My attempt: Evidently one wants to use Kolmogorov's continuity theorem. However, using that $X$ is a linear isometry, I get

$$E[|Y_{t+h}-Y_t|^2] = \int_t^{t+h}f^{2}(x)\,dx\,.$$

Since $f\in L^{2+\epsilon}_{\mathrm{loc}}$, I do not see how to remove the dependence on $h$, which prevents the application of Kolmogorov's continuity theorem.

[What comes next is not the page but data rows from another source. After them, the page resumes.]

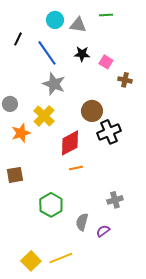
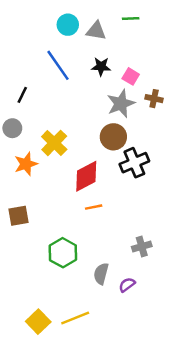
black line: (18, 39) -> (22, 95), moved
gray star: (54, 84) -> (121, 104), moved, turned 30

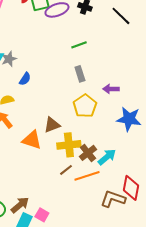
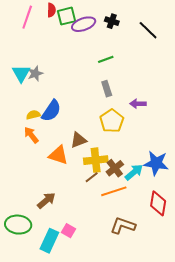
blue semicircle: (25, 79) -> (51, 111), moved, size x1.6
blue star: (129, 119) -> (156, 163), moved
brown line: (66, 170) -> (92, 177), moved
brown L-shape: (113, 199) -> (123, 226), moved
brown arrow: (20, 205) -> (46, 200), moved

I am also not fully using the strength of the assumption that $f\in L^{2+\epsilon}_{\mathrm{loc}}$, but I can't quite see how to leverage it.

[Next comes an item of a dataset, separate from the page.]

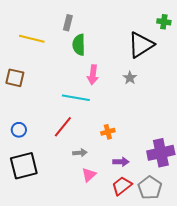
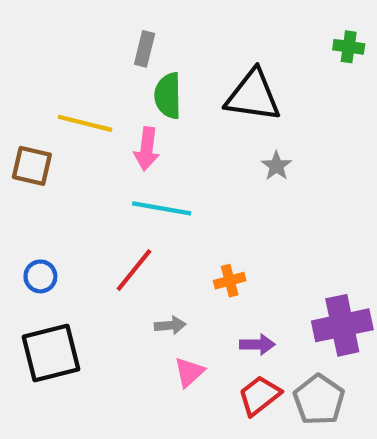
yellow line: (32, 39) -> (85, 123), moved
black triangle: (141, 45) -> (253, 96), moved, turned 40
pink arrow: (93, 75) -> (147, 149), moved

Another potential approach I think is to use the time reversal Brownian motion, i.e. $tB_{1/t}$ is a Brownian motion if $B_t$ is. However, I don't know how to make this compatible with $Y_t = X(f\mathbf 1_{[0,t]})$. I believe I need to define another linear isometry $\tilde X$ such that $\tilde X(\mathbf 1_{[0,t]}) = X(t\mathbf 1_{[0,1/t]})$, but I cannot figure out how to do this.

Answer 1

Fix $p>0$. Set $C_p = \mathbb{E}[|N|^p]$, where $N$ is $\mathcal{N}(0,1)$. For every $t \ge 0$ and $h \ge 0$, $Y_{t+h}-Y_t$ is Gaussian, centered, with variance $\int_t^{t+h}f^{2}(x) \mathrm{d}x$, so $$E[|Y_{t+h}-Y_t|^p] = C_p\Big(\int_t^{t+h}f^{2}(x)\,dx\Big)^{p/2}.$$ But Hölder inequality yields $$\int_t^{t+h}f^{2}(x)\,dx \le \Big(\int_t^{t+h} 1 \,dx\Big)^{\epsilon/(2+\epsilon)} \Big(\int_t^{t+h}|f|^{2+\epsilon}(x)\,dx\Big)^{2/(2+\epsilon)} \le h^{\epsilon/(2+\epsilon)}\Vert f \Vert_{2+\epsilon}^2.$$ Hence $$E[|Y_{t+h}-Y_t|^p] \le C_p \times \Vert f \Vert_{2+\epsilon}^p \times h^{p\epsilon/(4+2\epsilon)}.$$ If one chooses $p>(4/\epsilon+2)$ so that $p\epsilon/(4+2\epsilon)>1$, Kolmogorov's continuity theorem applies.